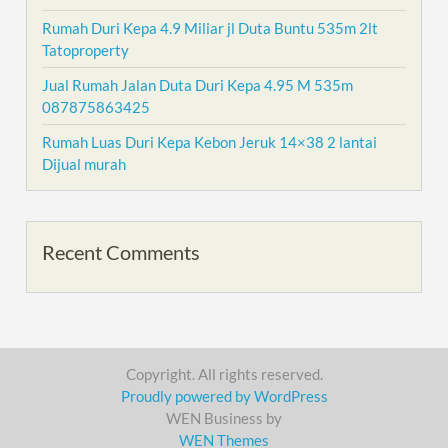
Rumah Duri Kepa 4.9 Miliar jl Duta Buntu 535m 2lt
Tatoproperty
Jual Rumah Jalan Duta Duri Kepa 4.95 M 535m
087875863425
Rumah Luas Duri Kepa Kebon Jeruk 14×38 2 lantai
Dijual murah
Recent Comments
Copyright. All rights reserved.
Proudly powered by WordPress
WEN Business by
WEN Themes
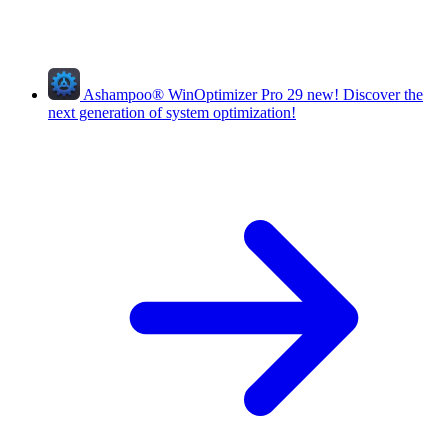
Ashampoo
®
WinOptimizer Pro 29
new!
Discover the
next generation of system optimization!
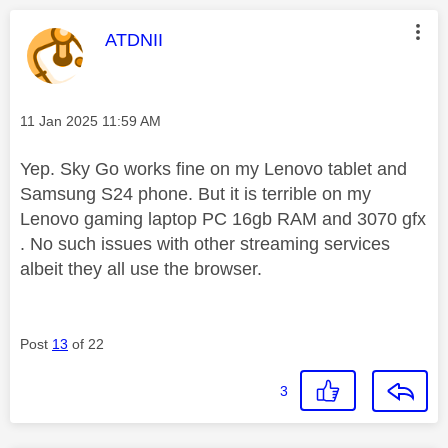
This message was authored by:
ATDNII
Message posted on
‎11 Jan 2025
11:59 AM
Yep. Sky Go works fine on my Lenovo tablet and
Samsung S24 phone. But it is terrible on my
Lenovo gaming laptop PC 16gb RAM and 3070 gfx
. No such issues with other streaming services
albeit they all use the browser.
Post
13
of 22
3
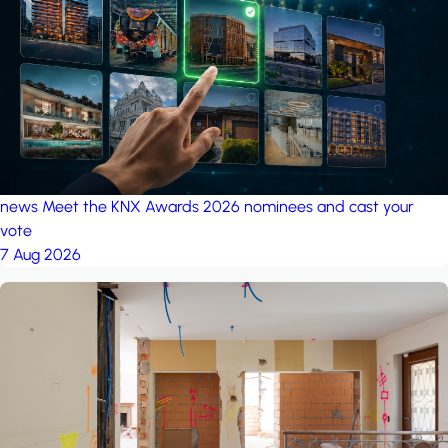
project: A house in the
forest
by iSYS
news
Meet the KNX Awards 2026 nominees and cast your
vote
7 Aug 2026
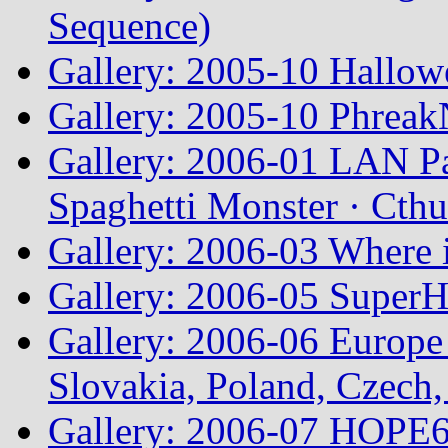
Sequence)
Gallery: 2005-10 Hallow
Gallery: 2005-10 Phreak
Gallery: 2006-01 LAN Pa
Spaghetti Monster · Cth
Gallery: 2006-03 Where 
Gallery: 2006-05 Super
Gallery: 2006-06 Europe
Slovakia, Poland, Czech,
Gallery: 2006-07 HOPE6 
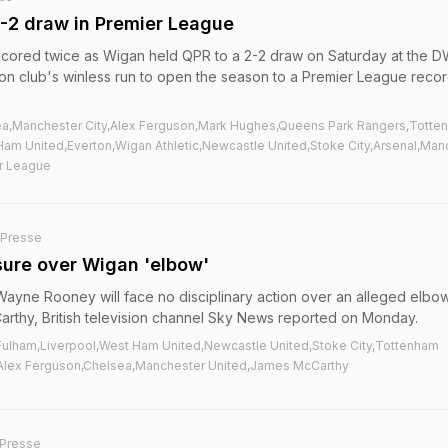
-2 draw in Premier League
cored twice as Wigan held QPR to a 2-2 draw on Saturday at the 
on club's winless run to open the season to a Premier League recor
ea,Manchester City,Alex Ferguson,Mark Hughes,Queens Park Rangers,Totte
Ham United,Everton,Wigan Athletic,Newcastle United,Stoke City,Arsenal,Man
er League
-Presse
ure over Wigan 'elbow'
ayne Rooney will face no disciplinary action over an alleged elbo
rthy, British television channel Sky News reported on Monday.
c,Fulham,Liverpool,West Ham United,Newcastle United,Stoke City,Tottenham
Alex Ferguson,Chelsea,Manchester United,James McCarthy
Presse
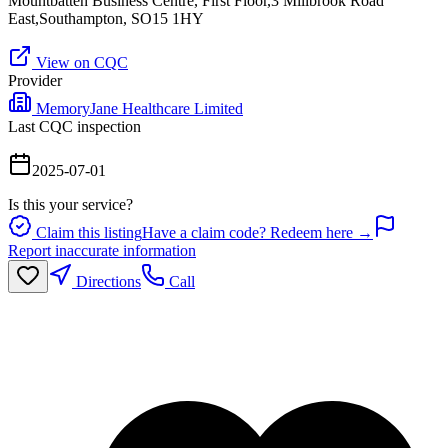
Mountbatten Business Centre, First Floor,3 Millbrook Road
East,Southampton, SO15 1HY
View on CQC
Provider
MemoryJane Healthcare Limited
Last CQC inspection
2025-07-01
Is this your service?
Claim this listing
Have a claim code? Redeem here →
Report inaccurate information
Directions
Call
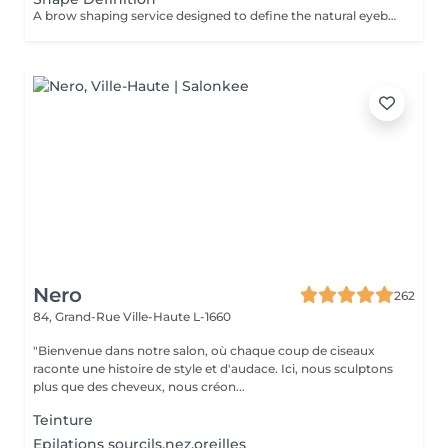
A brow shaping service designed to define the natural eyebrow line and create a cleaner, more balanced look. The treatment includes defining the brow shape and removing unwanted hair for a refined result. Result: well-defined eyebrows that frame the face beautifully. Recommended frequency: every 3 to 4 weeks.
Nero
262
84, Grand-Rue
Ville-Haute L-1660
"Bienvenue dans notre salon, où chaque coup de ciseaux
raconte une histoire de style et d'audace. Ici, nous sculptons
plus que des cheveux, nous créon...
Teinture
Epilations sourcils,nez,oreilles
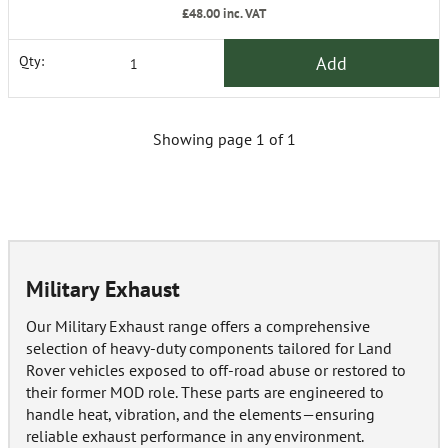
£48.00
inc. VAT
Add
Qty:
Showing page 1 of 1
Military Exhaust
Our Military Exhaust range offers a comprehensive
selection of heavy-duty components tailored for Land
Rover vehicles exposed to off-road abuse or restored to
their former MOD role. These parts are engineered to
handle heat, vibration, and the elements—ensuring
reliable exhaust performance in any environment.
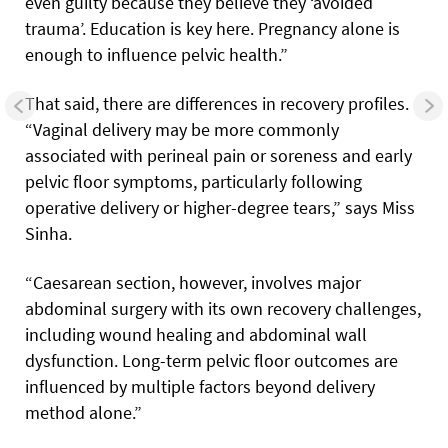
even guilty because they believe they ‘avoided
trauma’. Education is key here. Pregnancy alone is
enough to influence pelvic health.”
That said, there are differences in recovery profiles.
“Vaginal delivery may be more commonly
associated with perineal pain or soreness and early
pelvic floor symptoms, particularly following
operative delivery or higher-degree tears,” says Miss
Sinha.
“Caesarean section, however, involves major
abdominal surgery with its own recovery challenges,
including wound healing and abdominal wall
dysfunction. Long-term pelvic floor outcomes are
influenced by multiple factors beyond delivery
method alone.”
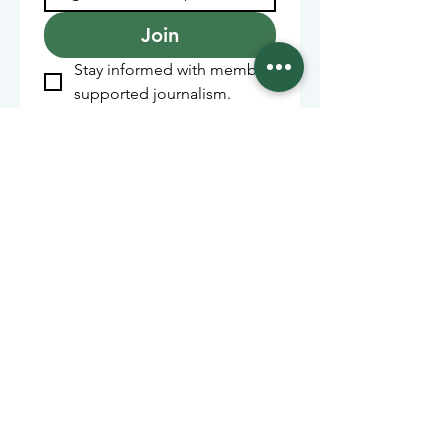
Join
Stay informed with member-
supported journalism.
Sponsors of the Juneau
Independent
Lede Sponsors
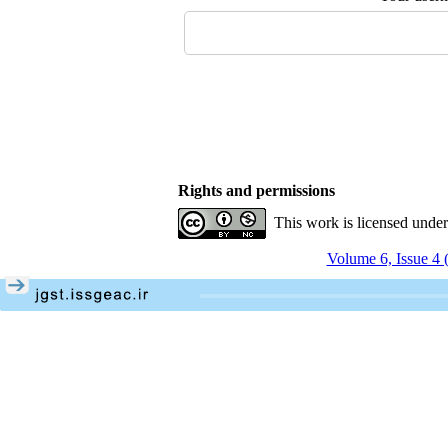
Rights and permissions
This work is licensed unde
Volume 6, Issue 4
+++
• **DESCRIPTION OF THE TASK**
Every line with "Lenovo" in it should be copied from the entries.

• **RESPONSE TO THIS EXERCISE**
Yep. Sky Go works fine on my Lenovo tablet and
Lenovo gaming laptop PC 16gb RAM and 3070 gfx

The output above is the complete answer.